[Excerpted data — start]
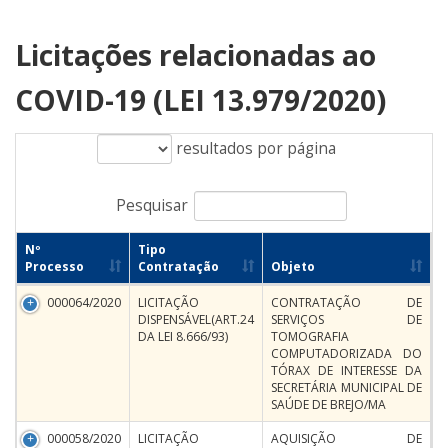
Licitações relacionadas ao
COVID-19 (LEI 13.979/2020)
resultados por página
Pesquisar
Nº
Tipo
Processo
Contratação
Objeto
000064/2020
LICITAÇÃO
CONTRATAÇÃO DE
DISPENSÁVEL(ART.24
SERVIÇOS DE
DA LEI 8.666/93)
TOMOGRAFIA
COMPUTADORIZADA DO
TÓRAX DE INTERESSE DA
SECRETÁRIA MUNICIPAL DE
SAÚDE DE BREJO/MA
000058/2020
LICITAÇÃO
AQUISIÇÃO DE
[Excerpted data — finish]
### Goal of the exercise:
Each entry must be reproduced word for word, and any image among them left out.

### Result for this exercise:
Licitações relacionadas ao
COVID-19 (LEI 13.979/2020)
resultados por página
Pesquisar
Nº
Tipo
Processo
Contratação
Objeto
000064/2020
LICITAÇÃO
CONTRATAÇÃO DE
DISPENSÁVEL(ART.24
SERVIÇOS DE
DA LEI 8.666/93)
TOMOGRAFIA
COMPUTADORIZADA DO
TÓRAX DE INTERESSE DA
SECRETÁRIA MUNICIPAL DE
SAÚDE DE BREJO/MA
000058/2020
LICITAÇÃO
AQUISIÇÃO DE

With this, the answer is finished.